BORIS BUDEN (1958) is a philosopher, cultural theorist and publicist. He writes essays and articles in the fields of philosophy, politics, critique of culture and art. He graduated in philosophy at the University of Zagreb, with additional studies in Marxism. He holds a doctorate in cultural theory from Humboldt University in Berlin. During the 1990s, he published essays mainly in “Arkzin”, where he was also the editor. He teaches at Bauhaus University and is also a guest teacher at several European Universities.

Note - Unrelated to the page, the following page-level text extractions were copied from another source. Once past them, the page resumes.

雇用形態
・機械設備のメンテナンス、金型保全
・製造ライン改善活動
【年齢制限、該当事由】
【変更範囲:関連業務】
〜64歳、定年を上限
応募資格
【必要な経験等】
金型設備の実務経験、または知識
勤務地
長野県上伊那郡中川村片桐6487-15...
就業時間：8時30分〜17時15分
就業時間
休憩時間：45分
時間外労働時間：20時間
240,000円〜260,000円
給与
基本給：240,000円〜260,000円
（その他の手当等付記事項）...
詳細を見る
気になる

OLGA MANOJLOVIĆ PINTAR (1966) is a senior research associate at the Institute for Recent History of Serbia (Belgrade), a specialist in memory culture. In 2005, she received her doctorate at the University of Belgrade, Faculty of Philosophy, Department of History, and she obtained her master’s degree at the Central European University in Budapest in 1995. Olga Manojlović Pintar is involved in numerous domestic and international projects, and regularly participates in international interdisciplinary conferences and round tables. She has published numerous articles and edited three collective volumes: History and memory: studies of historical consciousness (2005), Tito: Visions and interpretations (2011) and Tradition and transformation, Transnational experiences of Yugoslav history (2019). She has authored two books: Archeology of memory, monuments and identities in Serbia 1918 – 1989 (2014) and The last battle, Spanish fighters and the Yugoslav crisis of the eighties (2019).